“This is our vocation, and it’s something our family enjoys as well,” were the words of Oscar, a peasant from the community of Puerto Carreño in San Alberto, Cesar. Over eighty peasant families have organized themselves for more than twenty years to defend and protect their rights and lands, including food sovereignty of subsistence crops that flourish particularly well in the region.
In early 1948, several peasant families arrived in these lands and settled. With the particular love that only peasant hands knew how to give, a bond was created between them and the land. They began cultivating cassava, banana, corn, and beans and planted fruit trees, allowing families to grow their agricultural activities in a balanced and fair manner among themselves. A rootedness to the land started pulsating throughout the community because what would a campesino community be without land to cultivate? This deep-rootedness is actually what allows us to have food on our tables today. But one day, in 1958, after establishing itself for nearly ten years in these territories, the oil palm industry arrived to Puerto Carreño forcefully and quickly. It was greedy and monstrous, as only large corporations knew how to be. This is where everything started to change.
The palm industry affects biodiversity and pollutes water and air, and that only covers the environmental impacts. At the same time, it damages and tears apart the social and organizational fabric of peasant communities. These communities are threatened, stigmatized and stripped of their lands by large corporations and this is precisely what happened in Puerto Carreño. Two large palm oil companies, Palma San Alberto and Agroindustriales El Palmar, have attacked the farming community to the point that many families have barely 1.25 hectares of land for their agricultural activity. In Colombia, according to the Unit for Family Agriculture (UAF for its initials in Spanish), the minimum amount of land needed for a family to subsistence farm is between four to ten hectares; this puts the families of Puerto Carreño in a severe crisis of land and the development of their peasant vocation.
It was at this point when the community decided to organize, forming ASOPRODAGRO (The Association of Agricultural and Livestock Producers of the district of Puerto Carreño) in 2003. Their motto focuses on the hope that together, they will forge the development of the Colombian rural region, and it is through unity among people that significant changes can be achieved in the community and the world. These families have stood up to the monstrous palm industry, defending their work, crops, animals, families, and the land; how valuable is the land for those who genuinely care for it and love it!
A couple of months ago, CPT visited Puerto Carreño, and a woman named Edilmaris, with a strong and cheerful voice, jokingly shared with us how she had resisted against the company the day they tried to put up a barbed wire fence. Edilmaris usually had her cows in the pen, but that day, she had let them out to graze among the oil palm trees which is the only way to feed the cows since the families have access to such minimal land to cultivate. The company, after occupying lands that did not belong to them and then increasingly suffocating the community to the point of leaving them with almost nothing, was not happy about the cows and began to fence in and enclose the farms at will. But Edilmaris, eloquent, articulate, and brave, raised her voice, stood before the company security guard, and cut the barbed wires. She insisted that she would do it as many times as necessary because “the land belongs to the community and this land deserves to be cared for by its true owners. These lands are the fruit of our years of work, and the land has witnessed our struggles and the inexhaustible love of our families who are resisting here.”

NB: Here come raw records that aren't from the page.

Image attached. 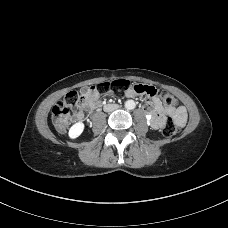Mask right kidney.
Returning a JSON list of instances; mask_svg holds the SVG:
<instances>
[{
    "mask_svg": "<svg viewBox=\"0 0 228 228\" xmlns=\"http://www.w3.org/2000/svg\"><path fill=\"white\" fill-rule=\"evenodd\" d=\"M84 123L83 122H77L74 125L71 126L69 129V137L71 139H76L79 137L82 132L84 131Z\"/></svg>",
    "mask_w": 228,
    "mask_h": 228,
    "instance_id": "ca27d5eb",
    "label": "right kidney"
}]
</instances>
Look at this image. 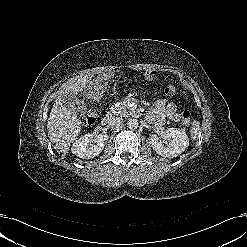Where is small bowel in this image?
I'll list each match as a JSON object with an SVG mask.
<instances>
[{"mask_svg":"<svg viewBox=\"0 0 247 247\" xmlns=\"http://www.w3.org/2000/svg\"><path fill=\"white\" fill-rule=\"evenodd\" d=\"M154 75V71H148L146 73V78L148 80H152ZM148 118L155 125H162L166 119L177 121L179 119V115L174 103L162 99L155 102V104L150 108Z\"/></svg>","mask_w":247,"mask_h":247,"instance_id":"c3829d8e","label":"small bowel"}]
</instances>
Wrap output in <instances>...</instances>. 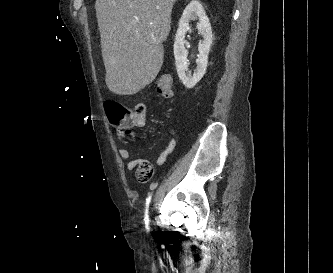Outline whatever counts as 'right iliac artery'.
Returning <instances> with one entry per match:
<instances>
[{"instance_id":"82829eb1","label":"right iliac artery","mask_w":333,"mask_h":273,"mask_svg":"<svg viewBox=\"0 0 333 273\" xmlns=\"http://www.w3.org/2000/svg\"><path fill=\"white\" fill-rule=\"evenodd\" d=\"M151 200V196H149L146 200V210H145V217H144V221H145V227L147 230H149V216H148V207H149V203Z\"/></svg>"}]
</instances>
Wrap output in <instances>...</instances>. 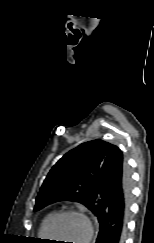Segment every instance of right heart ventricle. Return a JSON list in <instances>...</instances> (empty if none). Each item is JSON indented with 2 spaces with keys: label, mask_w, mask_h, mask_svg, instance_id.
I'll list each match as a JSON object with an SVG mask.
<instances>
[{
  "label": "right heart ventricle",
  "mask_w": 154,
  "mask_h": 243,
  "mask_svg": "<svg viewBox=\"0 0 154 243\" xmlns=\"http://www.w3.org/2000/svg\"><path fill=\"white\" fill-rule=\"evenodd\" d=\"M55 214L54 211H51L49 213H47L45 215V217L43 218L41 224H40V228H39V235L41 238L46 239L47 235H46V226L49 222V220L51 219V217Z\"/></svg>",
  "instance_id": "1"
}]
</instances>
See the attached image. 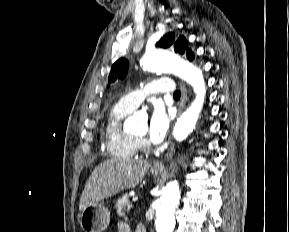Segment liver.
Returning a JSON list of instances; mask_svg holds the SVG:
<instances>
[{"mask_svg":"<svg viewBox=\"0 0 289 232\" xmlns=\"http://www.w3.org/2000/svg\"><path fill=\"white\" fill-rule=\"evenodd\" d=\"M151 164L146 160L109 159L91 173L82 192L79 210L125 189L134 188L144 178Z\"/></svg>","mask_w":289,"mask_h":232,"instance_id":"liver-1","label":"liver"}]
</instances>
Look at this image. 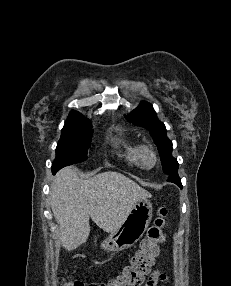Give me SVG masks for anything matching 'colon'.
Wrapping results in <instances>:
<instances>
[{"label": "colon", "mask_w": 231, "mask_h": 286, "mask_svg": "<svg viewBox=\"0 0 231 286\" xmlns=\"http://www.w3.org/2000/svg\"><path fill=\"white\" fill-rule=\"evenodd\" d=\"M168 225V211L166 208H160L154 224L141 241L139 249L116 277L104 282L89 284L81 281H68L62 286H140L159 255L160 244L165 240Z\"/></svg>", "instance_id": "colon-1"}]
</instances>
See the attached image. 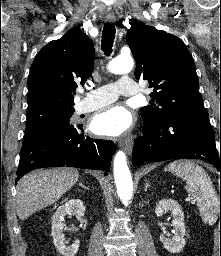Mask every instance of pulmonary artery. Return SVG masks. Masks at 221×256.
Segmentation results:
<instances>
[{
  "mask_svg": "<svg viewBox=\"0 0 221 256\" xmlns=\"http://www.w3.org/2000/svg\"><path fill=\"white\" fill-rule=\"evenodd\" d=\"M138 93L136 83L129 77H122L115 83L103 85L88 92L77 104L76 113H87L114 102L120 95L133 96Z\"/></svg>",
  "mask_w": 221,
  "mask_h": 256,
  "instance_id": "1",
  "label": "pulmonary artery"
}]
</instances>
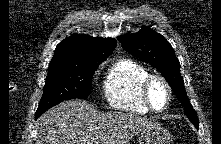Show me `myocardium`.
I'll return each mask as SVG.
<instances>
[{
    "instance_id": "obj_1",
    "label": "myocardium",
    "mask_w": 221,
    "mask_h": 144,
    "mask_svg": "<svg viewBox=\"0 0 221 144\" xmlns=\"http://www.w3.org/2000/svg\"><path fill=\"white\" fill-rule=\"evenodd\" d=\"M154 81H159L161 82L166 91H167V102L166 105L161 108V109H156L150 100V87L151 84ZM140 91H141V98L142 101L144 103V105L151 111V112H155V113H161L164 112L165 110L168 109V107L170 106V103L172 101V89L171 86L169 84V82L162 76L159 74H149L141 83V87H140Z\"/></svg>"
}]
</instances>
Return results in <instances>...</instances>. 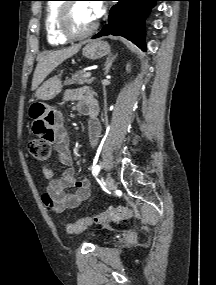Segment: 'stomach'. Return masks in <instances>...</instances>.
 Here are the masks:
<instances>
[{
    "mask_svg": "<svg viewBox=\"0 0 216 285\" xmlns=\"http://www.w3.org/2000/svg\"><path fill=\"white\" fill-rule=\"evenodd\" d=\"M110 52V46L107 42L101 40H91L83 48L84 57L96 60L107 55ZM61 80L55 76L45 81L35 93L39 100H51L56 97L62 90Z\"/></svg>",
    "mask_w": 216,
    "mask_h": 285,
    "instance_id": "obj_1",
    "label": "stomach"
}]
</instances>
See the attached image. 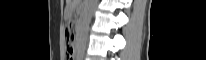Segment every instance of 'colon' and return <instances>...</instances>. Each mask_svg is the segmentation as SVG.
I'll return each instance as SVG.
<instances>
[{
  "label": "colon",
  "instance_id": "obj_1",
  "mask_svg": "<svg viewBox=\"0 0 206 60\" xmlns=\"http://www.w3.org/2000/svg\"><path fill=\"white\" fill-rule=\"evenodd\" d=\"M65 39L67 45V60H73L74 32L71 25H67L65 28Z\"/></svg>",
  "mask_w": 206,
  "mask_h": 60
}]
</instances>
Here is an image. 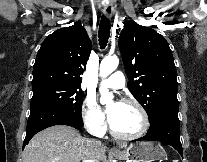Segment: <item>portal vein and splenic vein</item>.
Wrapping results in <instances>:
<instances>
[{
    "mask_svg": "<svg viewBox=\"0 0 207 162\" xmlns=\"http://www.w3.org/2000/svg\"><path fill=\"white\" fill-rule=\"evenodd\" d=\"M83 162H91L90 160H85V161H83Z\"/></svg>",
    "mask_w": 207,
    "mask_h": 162,
    "instance_id": "1",
    "label": "portal vein and splenic vein"
}]
</instances>
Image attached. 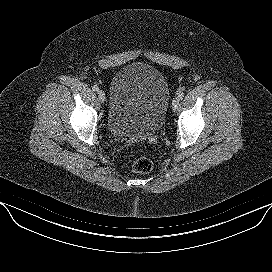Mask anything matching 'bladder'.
I'll return each instance as SVG.
<instances>
[{"label":"bladder","instance_id":"31cf9c89","mask_svg":"<svg viewBox=\"0 0 272 272\" xmlns=\"http://www.w3.org/2000/svg\"><path fill=\"white\" fill-rule=\"evenodd\" d=\"M170 101L164 74L146 63L122 67L110 85L107 128L117 137L148 138L163 126Z\"/></svg>","mask_w":272,"mask_h":272}]
</instances>
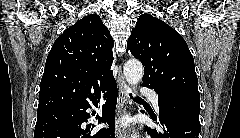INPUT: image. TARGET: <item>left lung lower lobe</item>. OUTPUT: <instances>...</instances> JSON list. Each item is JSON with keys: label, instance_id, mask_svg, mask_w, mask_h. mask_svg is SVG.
Returning a JSON list of instances; mask_svg holds the SVG:
<instances>
[{"label": "left lung lower lobe", "instance_id": "obj_1", "mask_svg": "<svg viewBox=\"0 0 240 138\" xmlns=\"http://www.w3.org/2000/svg\"><path fill=\"white\" fill-rule=\"evenodd\" d=\"M199 100L200 95L193 93L158 95L160 111L158 124L163 131L146 126L147 133L153 138H198L201 131Z\"/></svg>", "mask_w": 240, "mask_h": 138}]
</instances>
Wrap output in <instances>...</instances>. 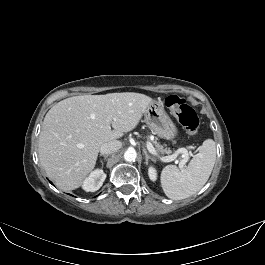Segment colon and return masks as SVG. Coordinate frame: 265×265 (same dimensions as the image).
Returning a JSON list of instances; mask_svg holds the SVG:
<instances>
[{"mask_svg":"<svg viewBox=\"0 0 265 265\" xmlns=\"http://www.w3.org/2000/svg\"><path fill=\"white\" fill-rule=\"evenodd\" d=\"M165 105L190 135L197 133L200 125L198 115L184 99L177 95H170L165 99Z\"/></svg>","mask_w":265,"mask_h":265,"instance_id":"obj_1","label":"colon"}]
</instances>
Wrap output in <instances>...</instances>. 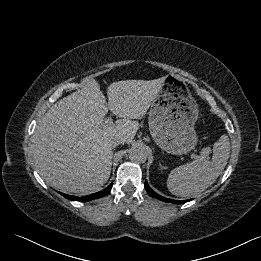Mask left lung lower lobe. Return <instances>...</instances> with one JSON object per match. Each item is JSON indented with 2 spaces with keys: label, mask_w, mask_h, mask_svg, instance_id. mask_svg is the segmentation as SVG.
<instances>
[{
  "label": "left lung lower lobe",
  "mask_w": 261,
  "mask_h": 261,
  "mask_svg": "<svg viewBox=\"0 0 261 261\" xmlns=\"http://www.w3.org/2000/svg\"><path fill=\"white\" fill-rule=\"evenodd\" d=\"M145 188H146L147 193H148L151 197L156 198V199H159V200L164 201V202L179 204V203H185V202L190 201V200L177 201V200H171V199H168V198H164V197L160 196L159 194H157L156 192H154V191L149 187V185L147 184V181H145Z\"/></svg>",
  "instance_id": "obj_1"
}]
</instances>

How true are the words of Edilmaris and Oscar. Today, the struggle and resistance continue in these territories. Communities like ASOPRODAGRO think, live, and resist resiliently day after day. They are the ones who inspire, and they are the ones who forge that hope for genuine progress in rural communities.
CPT will continue to accompany communities whose stories must be told and heard. We are grateful for the work done by ASOPRODAGRO to build true progress and for allowing us to accompany them in their struggle. It is time for everyone to value this arduous work and to participate in policies that defend peasants as subjects with rights. It is time to be more empathetic because their stories should be ours too, to value the products we find in the local markets which are available only because of people like Edilmaris and Oscar. As Oscar said, “This is our vocation, the peasant vocation.”